I think it would be neat to have some vases of them, especially for just a few hours, but of course as long as the room was warm enough. No candles though ,that's a little dangerous there. But obviously it wouldn't be a long term thing.


----------



## PitGurl (Feb 22, 2011)

I'd be worried not only about heat but any oils that could be in the candle wax.


----------



## ilovebunnies (Oct 11, 2010)

I know bettas are pretty but why would someone want to celebrate their wedding with a fish who can't live with their partner. That's just asking for bad luck. :lol:


----------



## Leeniex (Aug 14, 2011)

ilovebunnies said:


> I know bettas are pretty but why would someone want to celebrate their wedding with a fish who can't live with their partner. That's just asking for bad luck. :lol:



Good point!


----------



## freeflow246 (Jul 24, 2011)

I would be worried about the candle wax too, but the size of the vase wouldn't be an issue if it was only for a few hours.


----------



## Miyazawa (Sep 14, 2011)

ilovebunnies said:


> I know bettas are pretty but why would someone want to celebrate their wedding with a fish who can't live with their partner. That's just asking for bad luck. :lol:


i just loled LOL


----------



## Leeniex (Aug 14, 2011)

freeflow246 said:


> I would be worried about the candle wax too, but the size of the vase wouldn't be an issue if it was only for a few hours.

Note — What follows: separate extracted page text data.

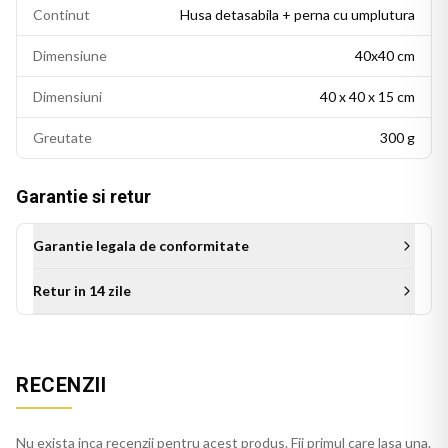
Continut
Husa detasabila + perna cu umplutura
Dimensiune
40x40 cm
Dimensiuni
40 x 40 x 15 cm
Greutate
300 g
Garantie si retur
Garantie legala de conformitate
Retur in 14 zile
Aceasta perna decorativa se potriveste intr-un living modern,
un dormitor cu accente colorate sau un birou personalizat.
Este potrivita si ca idee de cadou pentru persoanele cu un
RECENZII
gust estetic rafinat.
Perna crem se integreaza usor in decorul casei, pe orice
Nu exista inca recenzii pentru acest produs. Fii primul care lasa una.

But you just know that whoever ends up with the fish won't know how to properly care for it.


----------



## BubbleBetta12 (Sep 14, 2011)

That is just plain WRONG!


----------



## freeflow246 (Jul 24, 2011)

Leeniex said:


> But you just know that whoever ends up with the fish won't know how to properly care for it.


Well if you just let whoever wants one take it home, that will probably happen. If I ever did it, I would only let people I know will properly take care of the fish take it home, and I would make sure that I had room for any fish left. 
Not worth the trouble, imo. But it could be done, I think.


----------